- Directions
The answer is every line in the data below that contains the word "dropdown".

- Document layout analysis data
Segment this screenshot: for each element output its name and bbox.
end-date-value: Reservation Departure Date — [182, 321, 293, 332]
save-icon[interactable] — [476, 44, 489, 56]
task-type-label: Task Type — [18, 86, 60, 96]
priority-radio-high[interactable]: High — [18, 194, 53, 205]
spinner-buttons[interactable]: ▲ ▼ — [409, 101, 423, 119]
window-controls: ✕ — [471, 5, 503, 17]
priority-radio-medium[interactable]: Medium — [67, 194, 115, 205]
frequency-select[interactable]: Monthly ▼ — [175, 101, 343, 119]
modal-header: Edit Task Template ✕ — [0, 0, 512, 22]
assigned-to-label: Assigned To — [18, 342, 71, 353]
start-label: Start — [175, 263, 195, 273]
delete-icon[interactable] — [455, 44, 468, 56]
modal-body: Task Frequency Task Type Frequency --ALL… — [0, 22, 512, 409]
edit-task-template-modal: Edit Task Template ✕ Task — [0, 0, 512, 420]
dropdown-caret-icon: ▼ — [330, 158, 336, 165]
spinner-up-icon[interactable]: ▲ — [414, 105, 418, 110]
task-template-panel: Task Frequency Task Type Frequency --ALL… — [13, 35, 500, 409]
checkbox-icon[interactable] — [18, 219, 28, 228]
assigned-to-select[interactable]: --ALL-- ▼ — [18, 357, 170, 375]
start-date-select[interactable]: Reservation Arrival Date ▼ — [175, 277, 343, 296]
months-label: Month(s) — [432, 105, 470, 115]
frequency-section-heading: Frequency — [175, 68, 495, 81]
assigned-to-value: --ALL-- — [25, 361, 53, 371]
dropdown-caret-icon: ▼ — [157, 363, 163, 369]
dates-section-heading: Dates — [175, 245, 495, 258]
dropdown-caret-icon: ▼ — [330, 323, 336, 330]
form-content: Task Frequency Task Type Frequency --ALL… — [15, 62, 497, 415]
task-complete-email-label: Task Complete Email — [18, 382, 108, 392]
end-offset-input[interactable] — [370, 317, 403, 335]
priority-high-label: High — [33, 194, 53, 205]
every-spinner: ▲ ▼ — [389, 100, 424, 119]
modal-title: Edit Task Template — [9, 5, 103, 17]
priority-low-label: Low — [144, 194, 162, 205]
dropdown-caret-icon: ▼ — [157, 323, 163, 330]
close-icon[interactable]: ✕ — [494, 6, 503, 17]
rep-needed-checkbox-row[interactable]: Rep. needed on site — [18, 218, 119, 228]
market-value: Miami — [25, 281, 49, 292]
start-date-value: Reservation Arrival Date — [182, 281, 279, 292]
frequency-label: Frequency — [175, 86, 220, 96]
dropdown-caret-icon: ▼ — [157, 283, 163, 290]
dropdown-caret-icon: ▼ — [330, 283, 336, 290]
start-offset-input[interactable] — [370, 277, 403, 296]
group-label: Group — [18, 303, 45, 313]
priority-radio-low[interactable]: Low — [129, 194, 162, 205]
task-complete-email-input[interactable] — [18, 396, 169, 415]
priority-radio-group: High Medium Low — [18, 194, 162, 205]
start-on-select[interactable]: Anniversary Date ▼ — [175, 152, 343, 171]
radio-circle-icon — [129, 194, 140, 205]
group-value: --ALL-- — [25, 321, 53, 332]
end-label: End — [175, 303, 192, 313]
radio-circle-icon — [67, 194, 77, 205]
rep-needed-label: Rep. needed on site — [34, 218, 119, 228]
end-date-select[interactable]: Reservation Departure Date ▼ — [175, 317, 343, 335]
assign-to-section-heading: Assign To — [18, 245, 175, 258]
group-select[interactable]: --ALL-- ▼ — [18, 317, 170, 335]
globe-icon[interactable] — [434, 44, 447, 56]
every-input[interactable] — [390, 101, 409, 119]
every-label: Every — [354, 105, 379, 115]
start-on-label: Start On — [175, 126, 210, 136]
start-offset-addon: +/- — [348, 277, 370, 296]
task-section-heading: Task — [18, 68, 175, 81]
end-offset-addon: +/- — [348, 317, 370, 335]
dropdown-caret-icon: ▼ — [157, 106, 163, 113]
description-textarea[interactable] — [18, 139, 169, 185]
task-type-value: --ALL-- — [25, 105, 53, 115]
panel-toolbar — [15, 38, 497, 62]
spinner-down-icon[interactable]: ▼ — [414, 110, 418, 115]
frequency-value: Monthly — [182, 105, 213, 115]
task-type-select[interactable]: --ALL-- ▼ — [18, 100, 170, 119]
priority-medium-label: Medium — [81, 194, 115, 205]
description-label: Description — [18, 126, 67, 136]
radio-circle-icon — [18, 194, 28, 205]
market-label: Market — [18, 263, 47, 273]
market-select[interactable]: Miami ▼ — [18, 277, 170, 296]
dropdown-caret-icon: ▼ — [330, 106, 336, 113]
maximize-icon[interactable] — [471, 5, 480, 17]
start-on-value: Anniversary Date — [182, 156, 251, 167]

---

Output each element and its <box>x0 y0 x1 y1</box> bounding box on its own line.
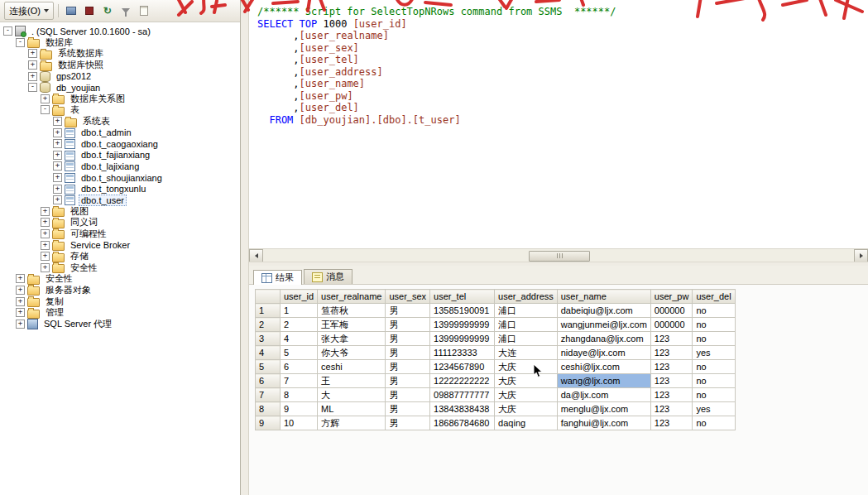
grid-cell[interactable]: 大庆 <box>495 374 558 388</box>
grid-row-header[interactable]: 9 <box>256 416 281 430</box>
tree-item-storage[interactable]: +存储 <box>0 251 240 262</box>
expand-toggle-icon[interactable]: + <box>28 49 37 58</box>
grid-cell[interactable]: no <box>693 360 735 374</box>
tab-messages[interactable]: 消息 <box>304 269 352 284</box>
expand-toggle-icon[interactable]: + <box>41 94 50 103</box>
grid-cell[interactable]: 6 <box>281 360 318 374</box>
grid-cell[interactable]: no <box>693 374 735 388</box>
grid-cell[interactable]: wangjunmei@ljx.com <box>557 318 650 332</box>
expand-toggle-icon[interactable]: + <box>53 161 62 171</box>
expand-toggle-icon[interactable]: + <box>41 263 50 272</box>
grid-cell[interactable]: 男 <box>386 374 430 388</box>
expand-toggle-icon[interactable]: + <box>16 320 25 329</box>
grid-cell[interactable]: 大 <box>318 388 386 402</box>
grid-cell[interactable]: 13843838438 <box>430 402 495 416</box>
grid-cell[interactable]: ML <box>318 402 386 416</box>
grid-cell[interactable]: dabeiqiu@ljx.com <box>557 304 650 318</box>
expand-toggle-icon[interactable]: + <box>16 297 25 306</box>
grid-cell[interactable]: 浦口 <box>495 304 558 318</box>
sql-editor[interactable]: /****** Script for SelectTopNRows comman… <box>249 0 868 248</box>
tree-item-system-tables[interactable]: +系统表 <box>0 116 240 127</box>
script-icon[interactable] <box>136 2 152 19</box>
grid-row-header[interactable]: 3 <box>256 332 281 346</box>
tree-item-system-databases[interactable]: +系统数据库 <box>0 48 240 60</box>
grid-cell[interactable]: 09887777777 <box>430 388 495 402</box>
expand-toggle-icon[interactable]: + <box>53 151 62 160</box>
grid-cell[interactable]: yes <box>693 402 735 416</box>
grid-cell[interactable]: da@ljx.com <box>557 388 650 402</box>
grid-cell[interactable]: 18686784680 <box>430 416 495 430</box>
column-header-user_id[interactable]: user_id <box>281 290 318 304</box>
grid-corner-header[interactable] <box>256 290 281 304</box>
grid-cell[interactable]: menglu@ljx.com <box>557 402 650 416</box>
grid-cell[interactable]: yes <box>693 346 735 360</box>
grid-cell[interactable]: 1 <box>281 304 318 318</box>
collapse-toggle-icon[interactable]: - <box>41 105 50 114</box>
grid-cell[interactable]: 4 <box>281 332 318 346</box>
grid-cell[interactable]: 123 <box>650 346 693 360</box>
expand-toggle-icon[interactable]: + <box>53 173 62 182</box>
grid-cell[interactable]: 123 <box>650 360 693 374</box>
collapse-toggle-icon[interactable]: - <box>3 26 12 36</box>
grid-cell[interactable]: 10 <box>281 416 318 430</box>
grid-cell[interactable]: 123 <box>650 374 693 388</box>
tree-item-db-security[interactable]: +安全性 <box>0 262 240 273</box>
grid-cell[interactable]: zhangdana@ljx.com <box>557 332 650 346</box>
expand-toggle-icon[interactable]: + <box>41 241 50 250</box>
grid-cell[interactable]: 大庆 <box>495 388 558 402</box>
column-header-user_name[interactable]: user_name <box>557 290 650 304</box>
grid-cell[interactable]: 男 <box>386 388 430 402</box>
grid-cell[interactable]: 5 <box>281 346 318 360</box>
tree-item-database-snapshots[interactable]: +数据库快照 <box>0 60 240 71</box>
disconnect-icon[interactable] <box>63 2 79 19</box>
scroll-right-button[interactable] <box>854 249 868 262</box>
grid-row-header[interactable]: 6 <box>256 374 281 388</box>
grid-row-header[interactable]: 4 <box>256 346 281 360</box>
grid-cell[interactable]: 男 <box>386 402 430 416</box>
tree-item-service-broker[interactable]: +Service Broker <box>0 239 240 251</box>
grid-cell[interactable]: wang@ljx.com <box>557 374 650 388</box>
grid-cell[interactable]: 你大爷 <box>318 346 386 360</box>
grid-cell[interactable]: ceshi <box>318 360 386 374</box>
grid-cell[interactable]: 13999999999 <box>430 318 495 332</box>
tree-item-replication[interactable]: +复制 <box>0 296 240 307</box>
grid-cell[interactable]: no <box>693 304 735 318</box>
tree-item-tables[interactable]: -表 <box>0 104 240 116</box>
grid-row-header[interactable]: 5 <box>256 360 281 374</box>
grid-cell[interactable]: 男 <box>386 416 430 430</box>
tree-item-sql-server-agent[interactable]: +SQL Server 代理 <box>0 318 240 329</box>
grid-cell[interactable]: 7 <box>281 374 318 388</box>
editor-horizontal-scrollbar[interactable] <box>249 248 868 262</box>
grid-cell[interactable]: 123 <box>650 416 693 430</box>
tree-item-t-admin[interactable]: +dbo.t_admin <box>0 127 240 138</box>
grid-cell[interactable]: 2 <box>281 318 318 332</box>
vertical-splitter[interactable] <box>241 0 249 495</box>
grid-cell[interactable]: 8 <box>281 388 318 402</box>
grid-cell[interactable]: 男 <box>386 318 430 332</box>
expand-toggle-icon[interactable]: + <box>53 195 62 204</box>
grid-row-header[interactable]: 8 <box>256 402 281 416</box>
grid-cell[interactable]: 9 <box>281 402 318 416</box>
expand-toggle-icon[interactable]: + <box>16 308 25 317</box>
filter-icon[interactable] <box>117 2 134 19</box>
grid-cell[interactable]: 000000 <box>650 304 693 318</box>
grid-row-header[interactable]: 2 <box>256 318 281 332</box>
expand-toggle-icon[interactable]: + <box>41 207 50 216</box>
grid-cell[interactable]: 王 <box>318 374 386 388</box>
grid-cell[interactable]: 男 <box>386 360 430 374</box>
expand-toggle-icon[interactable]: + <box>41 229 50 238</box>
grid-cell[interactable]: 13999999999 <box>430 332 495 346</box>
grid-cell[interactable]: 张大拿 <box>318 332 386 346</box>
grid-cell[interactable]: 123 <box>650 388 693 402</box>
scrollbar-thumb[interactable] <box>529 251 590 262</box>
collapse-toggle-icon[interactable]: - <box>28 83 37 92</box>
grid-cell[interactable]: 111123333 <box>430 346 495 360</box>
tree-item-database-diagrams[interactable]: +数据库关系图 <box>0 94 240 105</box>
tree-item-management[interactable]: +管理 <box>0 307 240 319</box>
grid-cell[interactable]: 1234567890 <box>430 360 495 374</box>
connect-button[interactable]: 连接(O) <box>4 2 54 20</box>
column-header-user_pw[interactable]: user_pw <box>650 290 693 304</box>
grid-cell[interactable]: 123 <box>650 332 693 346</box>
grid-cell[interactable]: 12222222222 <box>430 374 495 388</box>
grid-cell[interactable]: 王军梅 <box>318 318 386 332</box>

- Response for this exercise
dropdown-caret-icon: ▼ — [330, 158, 336, 165]
dropdown-caret-icon: ▼ — [157, 363, 163, 369]
dropdown-caret-icon: ▼ — [330, 323, 336, 330]
dropdown-caret-icon: ▼ — [157, 323, 163, 330]
dropdown-caret-icon: ▼ — [157, 283, 163, 290]
dropdown-caret-icon: ▼ — [330, 283, 336, 290]
dropdown-caret-icon: ▼ — [157, 106, 163, 113]
dropdown-caret-icon: ▼ — [330, 106, 336, 113]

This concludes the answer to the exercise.